Dimensions of change graphic

Alex Pazaitis, Centrinno

The Horizon 2020 Project CENTRINNO focuses on regenerating industrial sites into hubs of local productions and citizens-led economies, exploring how initiatives such as fab labs and innovation hubs can be drivers of these novel models of economies. In the webinar, Alex Pazaitis explained the challenges they face related to measuring impact and some of their key learnings along the way. 

CENTRINNO project mobilizes transformative change through 3 steps:

  • Mapping the local ecosystem
  • Building a community around it
  • Implementing Fab City Hubs

Pazaitis shared three “hot potatoes” related to impact assessment that are common in urban regeneration projects, and how they face them:

Getting “thick” with data: Data alone doesn’t tell the whole story. So, they develop stories that help organise this data in a meaningful manner, and then, turn these stories into practices that can be transferred.

Tension between control and emergence:  For the change we want to happen, we have to let the boundering actors to self organise, and it means losing control. But, at the same time, we need some control to monitor and report, so we have to find the balance in between.
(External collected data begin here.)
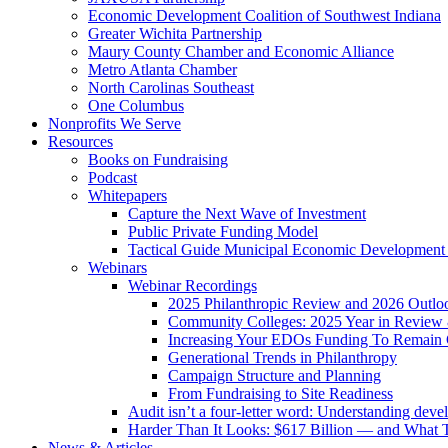
Economic Development Coalition of Southwest Indiana
Greater Wichita Partnership
Maury County Chamber and Economic Alliance
Metro Atlanta Chamber
North Carolinas Southeast
One Columbus
Nonprofits We Serve
Resources
Books on Fundraising
Podcast
Whitepapers
Capture the Next Wave of Investment
Public Private Funding Model
Tactical Guide Municipal Economic Development
Webinars
Webinar Recordings
2025 Philanthropic Review and 2026 Outlo
Community Colleges: 2025 Year in Review 
Increasing Your EDOs Funding To Remain 
Generational Trends in Philanthropy
Campaign Structure and Planning
From Fundraising to Site Readiness
Audit isn’t a four-letter word: Understanding deve
Harder Than It Looks: $617 Billion — and What T
News & Articles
The hubs they are a-changin’: The problem with monitoring change is that you can not plan ahead. So, instead of measuring the change itself, CENTRINNO team focuses on the capacities, how people developed new skills, or got access to new spaces, infrastructures and resources.

 

Chris Taylor, HUB-IN

Horizon 2020 HUB-IN project focuses on promoting the urban transformation and regeneration of historic urban areas using as the main catalyst innovation and entrepreneurship while preserving the unique identity regarding cultural and social values.
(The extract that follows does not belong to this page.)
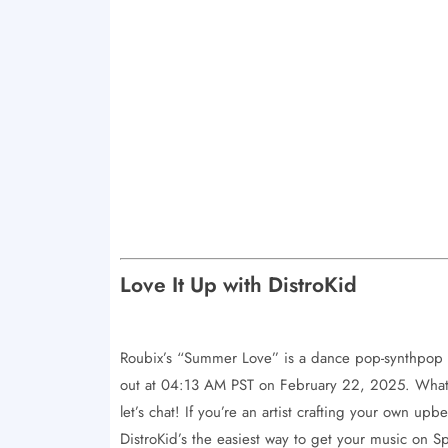
Love It Up with DistroKid
Roubix’s “Summer Love” is a dance pop-synthpop 
out at 04:13 AM PST on February 22, 2025. What’
let’s chat! If you’re an artist crafting your own up
DistroKid’s the easiest way to get your music on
As Chris Taylor explained at the webinar, in impact assessment they explore a balance between process evaluation (the activities and outputs produced), and impact evaluation (short term and long term results). But, as evaluating is not only a matter of quantitative data, they try to capture insights related to the “so what”: the change in feelings of belonging, the civic participation or the increase in cultural awareness, for instance.
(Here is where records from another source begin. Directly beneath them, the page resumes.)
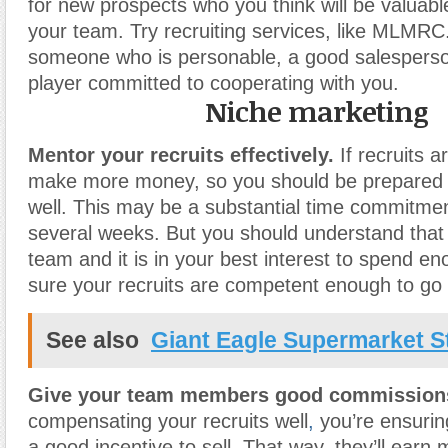
for new prospects who you think will be valuabl
your team. Try recruiting services, like MLMRC.
someone who is personable, a good salespers
player committed to cooperating with you.
Niche marketing
Mentor your recruits effectively.
If recruits a
make more money, so you should be prepared t
well. This may be a substantial time commitmen
several weeks. But you should understand that 
team and it is in your best interest to spend e
sure your recruits are competent enough to go 
See also
Giant Eagle Supermarket S
Give your team members good commission
compensating your recruits well
,
you’re ensurin
a good incentive to sell. That way, they’ll earn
Taylor also shared some of the challenges they face, like credibly capturing the value that HUB-IN adds, and knowing where to focus effort. To mitigate these challenges, HUB-IN team developed these key learnings:

  • Apply the Theory of Change: You can not measure the end results perfectly, but you can determine the direction of the travel and how well you are moving towards it.
  • Generate relevant local datasets: with pre- and post- community surveys and accelerator reports that help learn what is working.
  • Leverage the  intel of key stakeholders.
  • Focus on continuous improvement: Which are the barriers that stop us from going further and what are the emerging opportunities that we can capitalize.
  • Priorice indicators and find a balance between quantitative and qualitative data.

 

Ignace De Somer and Harshita Thakare, T-Factor

Horizon 2020 T-Factor Project’s main objective is to unlock the transformative potential of temporary uses in urban regeneration to move towards more inclusive and resilient cities. As their sister projects, T-Factor team faces the complexity of measuring the transformative impact of their activities, and shared some of the key challenges of their monitoring process:

  • Difficulty in measurement: as meanwhile uses occur within broader and complex processes, where many factors are simultaneously at play.
  • The problem of attribution: how can we attribute long term effects such as economic and social benefits to meanwhile interventions, specially when it comes to intangible effects.
  • Inclusive evaluation: the commitment to be flexible in the evaluation approach, involve the diversity of stakeholders and gather the data from a variety of sources.

 

Finally, Harshita Thakare and Ignace De Somer shared some of the key learnings gained by the team so far:

  • Focus on the processes and pathways of change rather than proving the outcomes.
  • Include different voices in the evaluation.
  • Capture stories as evidence.
  • Give more emphasis to peer exchange because this is where the most interesting insights emerge.